● Assignment
Please output, exactly and without pictures, the lines from the opening of the listing below through the line containing "Plan Your Visit (727, 920)", both included.

──────────

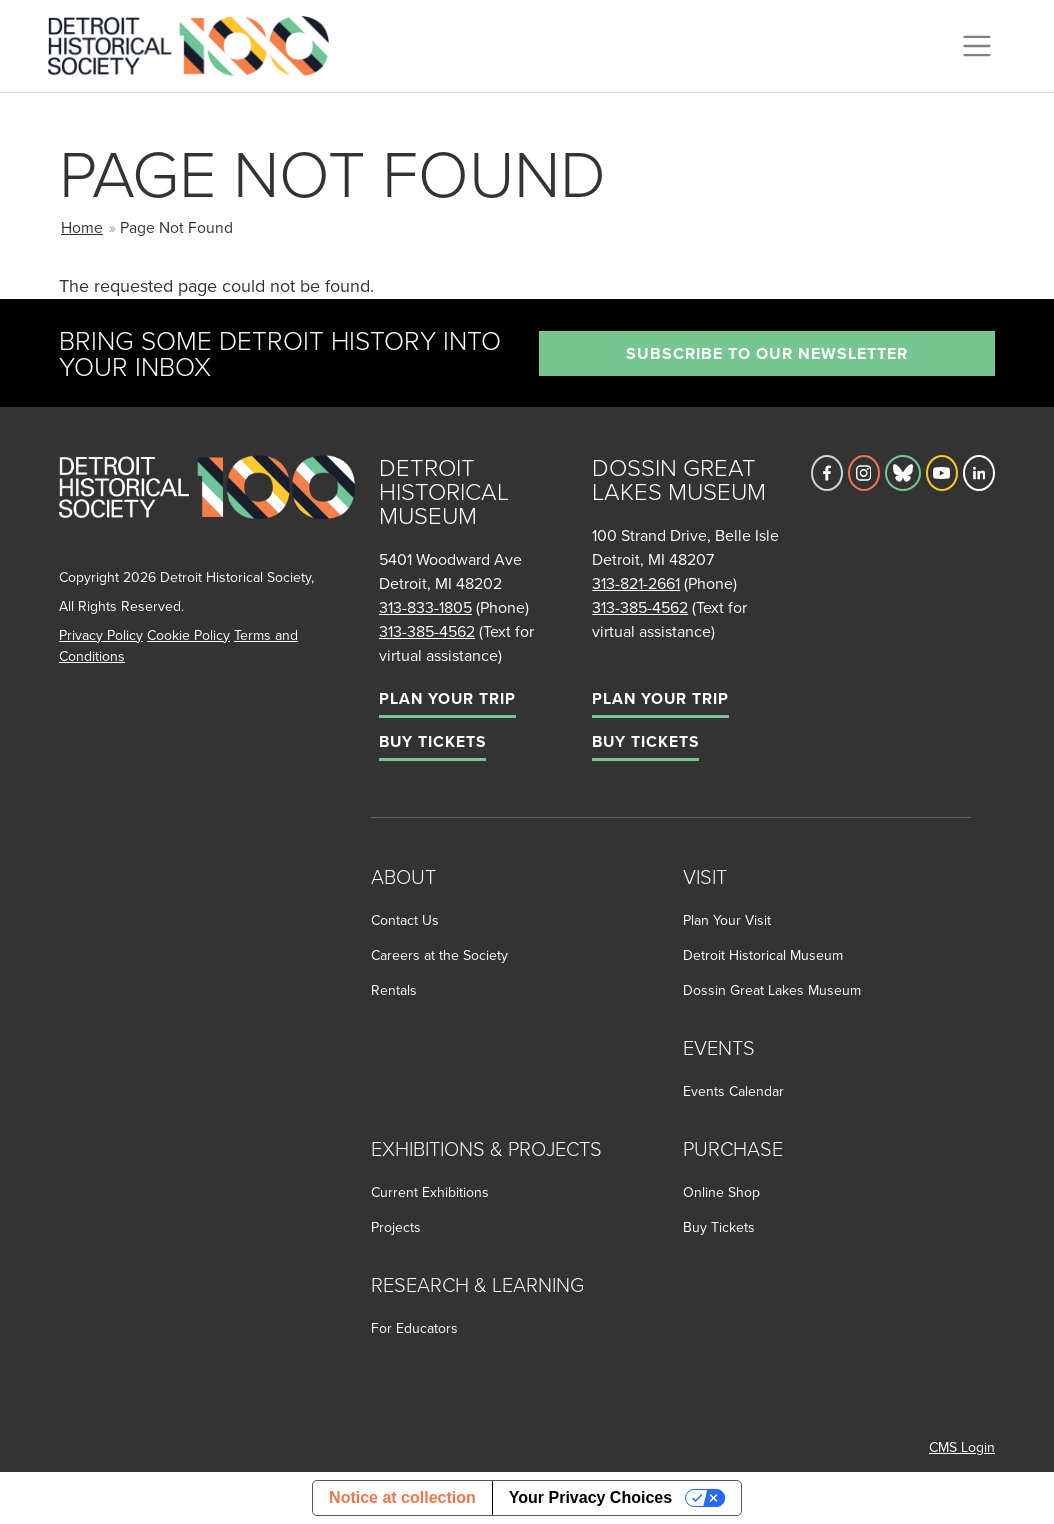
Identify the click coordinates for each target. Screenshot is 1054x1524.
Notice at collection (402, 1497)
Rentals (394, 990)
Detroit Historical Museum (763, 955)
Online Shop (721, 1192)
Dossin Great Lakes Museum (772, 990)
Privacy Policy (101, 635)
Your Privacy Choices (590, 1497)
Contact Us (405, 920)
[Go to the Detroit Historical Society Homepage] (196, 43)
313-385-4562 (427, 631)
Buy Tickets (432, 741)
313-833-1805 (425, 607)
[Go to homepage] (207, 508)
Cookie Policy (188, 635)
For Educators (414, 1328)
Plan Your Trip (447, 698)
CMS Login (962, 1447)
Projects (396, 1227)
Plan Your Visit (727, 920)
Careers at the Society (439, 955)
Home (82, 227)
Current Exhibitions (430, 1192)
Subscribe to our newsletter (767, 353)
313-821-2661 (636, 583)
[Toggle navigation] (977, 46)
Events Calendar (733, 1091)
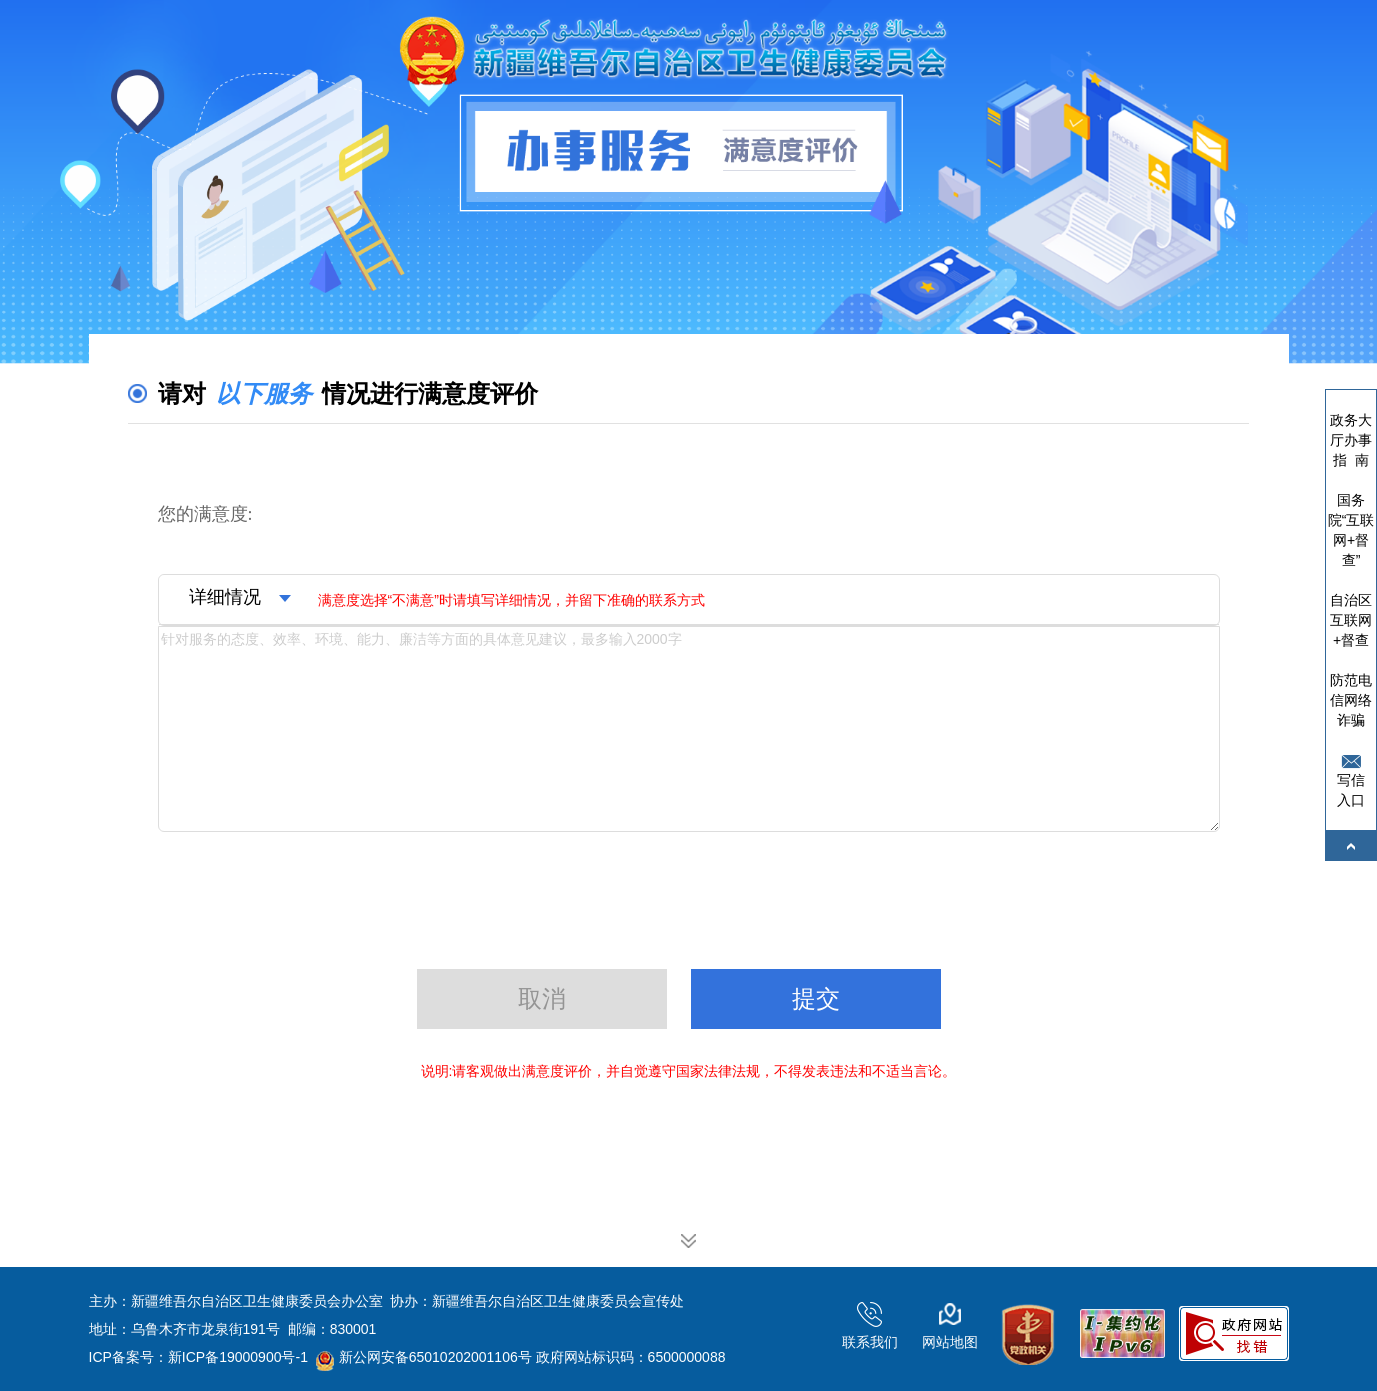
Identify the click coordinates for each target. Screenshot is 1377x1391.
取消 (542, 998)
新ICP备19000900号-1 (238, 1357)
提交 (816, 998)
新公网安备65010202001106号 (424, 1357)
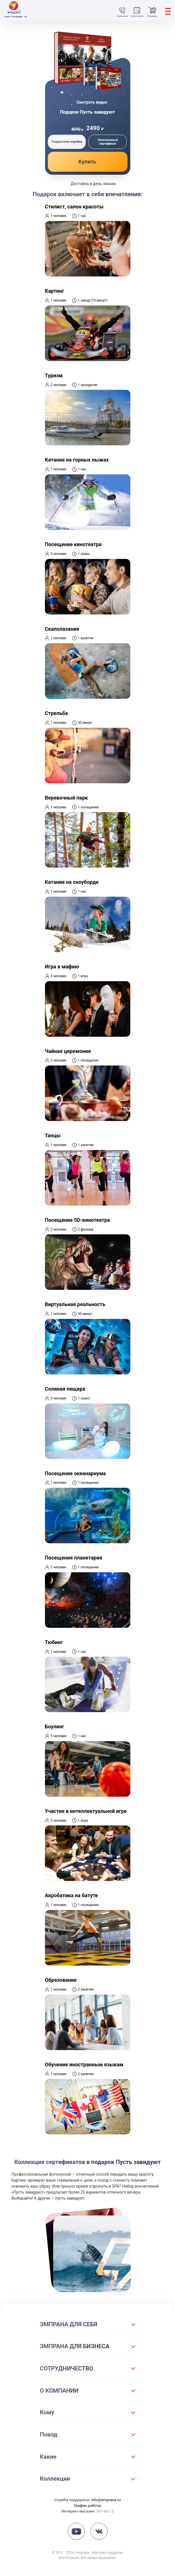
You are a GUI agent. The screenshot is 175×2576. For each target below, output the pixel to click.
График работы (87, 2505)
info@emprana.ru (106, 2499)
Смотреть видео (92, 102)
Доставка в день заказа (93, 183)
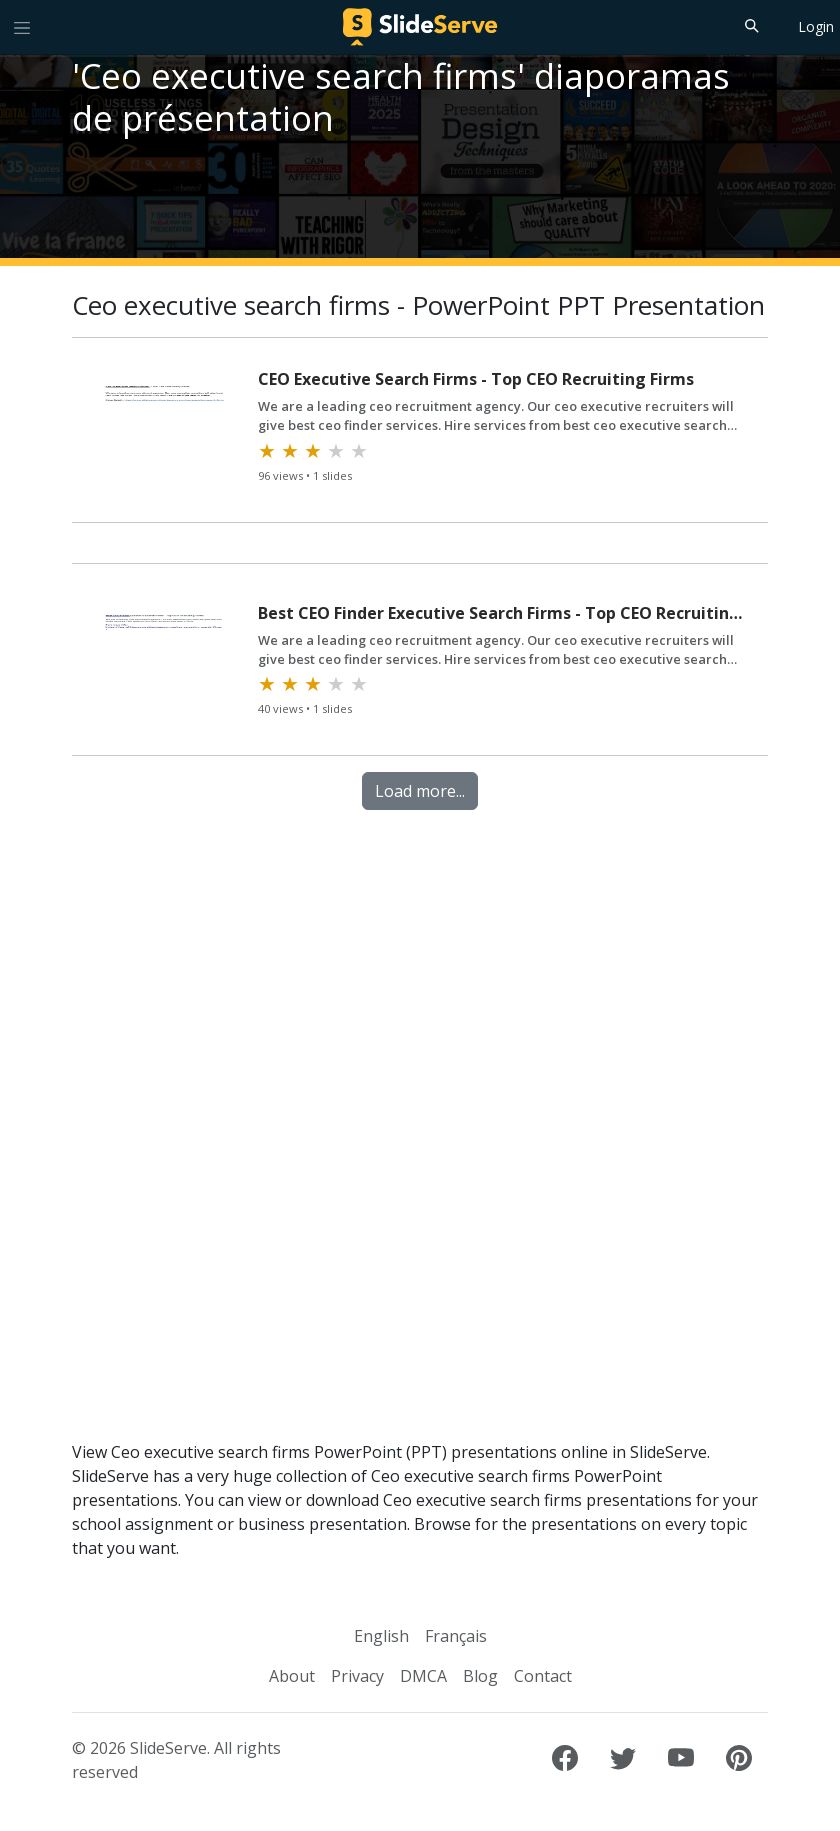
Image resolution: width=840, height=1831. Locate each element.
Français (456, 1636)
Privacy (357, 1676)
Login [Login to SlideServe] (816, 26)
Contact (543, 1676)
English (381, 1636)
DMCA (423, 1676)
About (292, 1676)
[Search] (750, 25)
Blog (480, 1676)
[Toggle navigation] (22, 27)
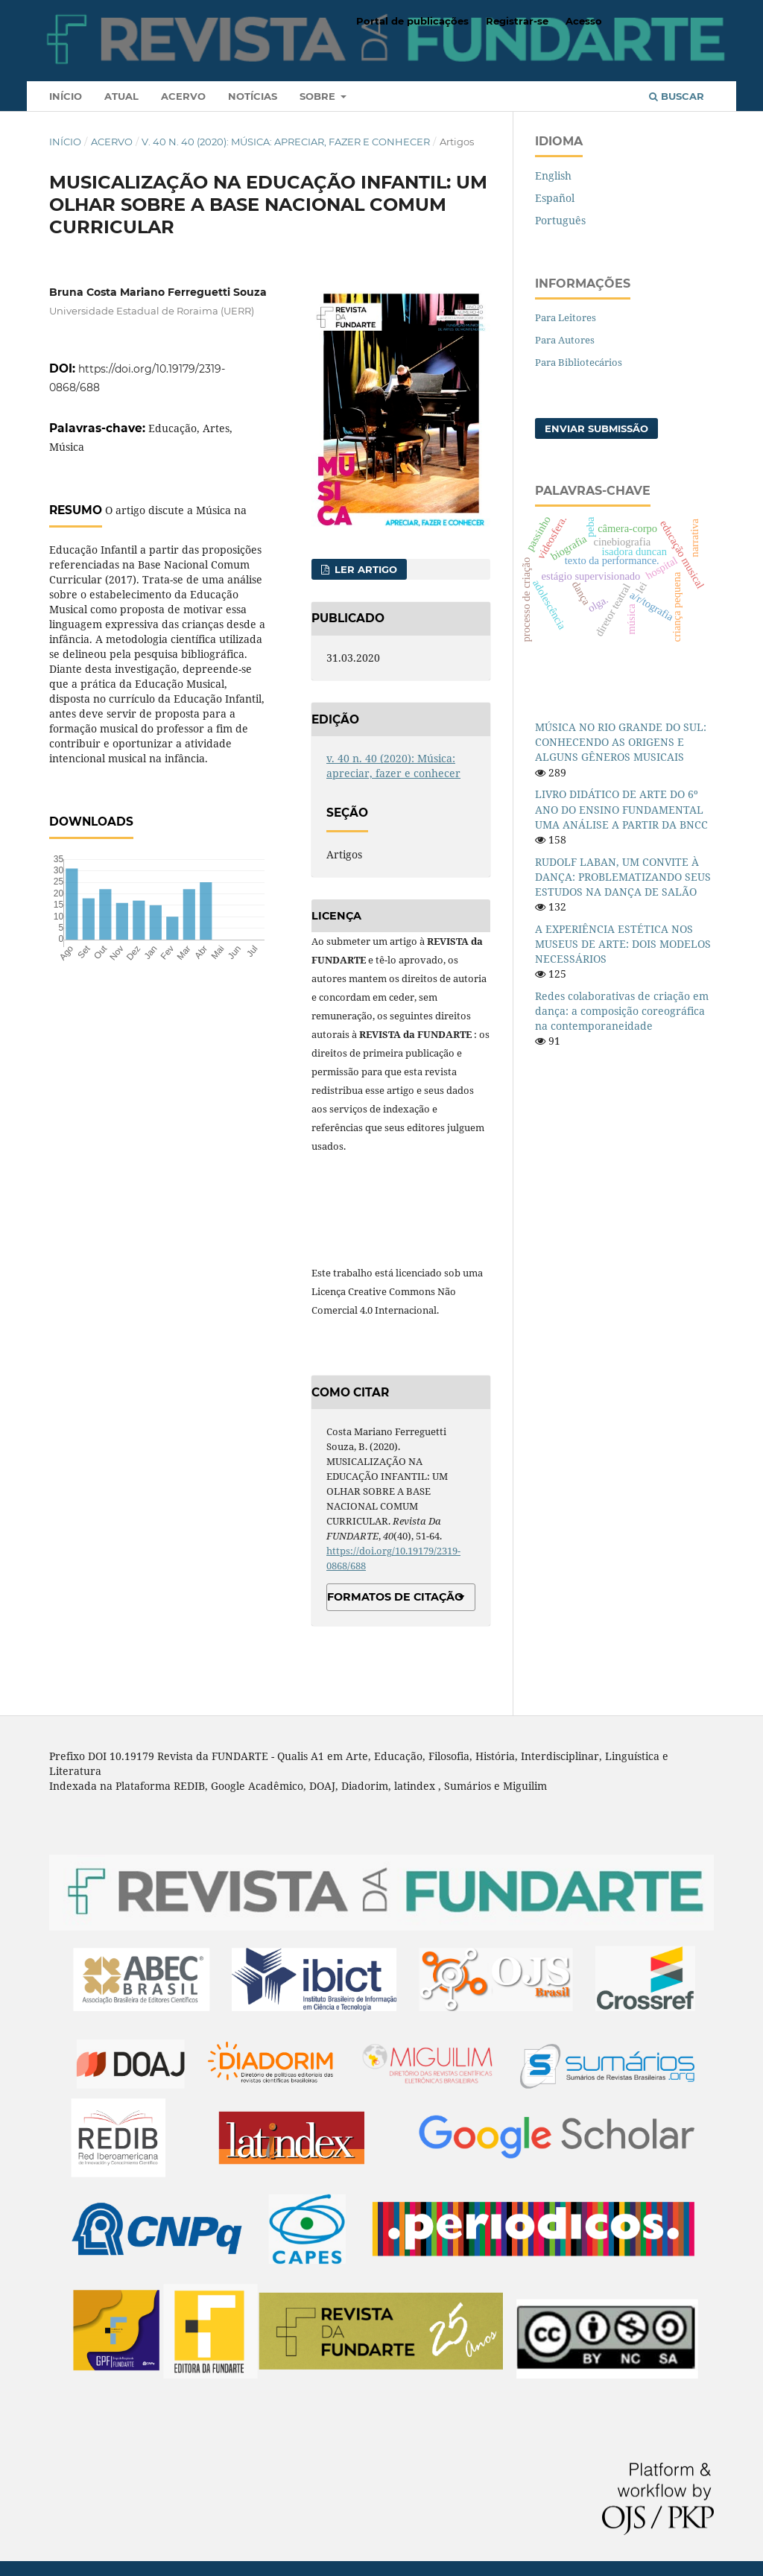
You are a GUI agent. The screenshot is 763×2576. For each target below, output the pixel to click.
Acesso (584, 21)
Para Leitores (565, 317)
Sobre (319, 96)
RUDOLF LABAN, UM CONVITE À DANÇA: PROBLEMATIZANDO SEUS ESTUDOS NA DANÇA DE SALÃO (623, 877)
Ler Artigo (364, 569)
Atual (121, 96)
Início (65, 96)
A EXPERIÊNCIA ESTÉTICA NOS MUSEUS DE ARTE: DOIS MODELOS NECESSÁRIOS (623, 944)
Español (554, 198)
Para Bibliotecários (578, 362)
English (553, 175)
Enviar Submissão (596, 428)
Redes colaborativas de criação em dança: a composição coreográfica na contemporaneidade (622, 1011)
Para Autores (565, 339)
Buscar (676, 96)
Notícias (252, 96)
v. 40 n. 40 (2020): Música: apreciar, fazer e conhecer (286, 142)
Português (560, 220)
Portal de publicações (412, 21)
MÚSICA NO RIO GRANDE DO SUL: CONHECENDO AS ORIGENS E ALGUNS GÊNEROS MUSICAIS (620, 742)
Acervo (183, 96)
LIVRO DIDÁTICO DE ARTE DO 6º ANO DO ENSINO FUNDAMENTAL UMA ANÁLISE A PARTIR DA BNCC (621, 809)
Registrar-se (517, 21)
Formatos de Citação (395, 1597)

──────────

● Answer section
Identify the click coordinates for each target. Screenshot is 1054x1524.
Notice at collection (402, 1497)
Rentals (394, 990)
Detroit Historical Museum (763, 955)
Online Shop (721, 1192)
Dossin Great Lakes Museum (772, 990)
Privacy Policy (101, 635)
Your Privacy Choices (590, 1497)
Contact Us (405, 920)
[Go to the Detroit Historical Society Homepage] (196, 43)
313-385-4562 (427, 631)
Buy Tickets (432, 741)
313-833-1805 (425, 607)
[Go to homepage] (207, 508)
Cookie Policy (188, 635)
For Educators (414, 1328)
Plan Your Trip (447, 698)
CMS Login (962, 1447)
Projects (396, 1227)
Plan Your Visit (727, 920)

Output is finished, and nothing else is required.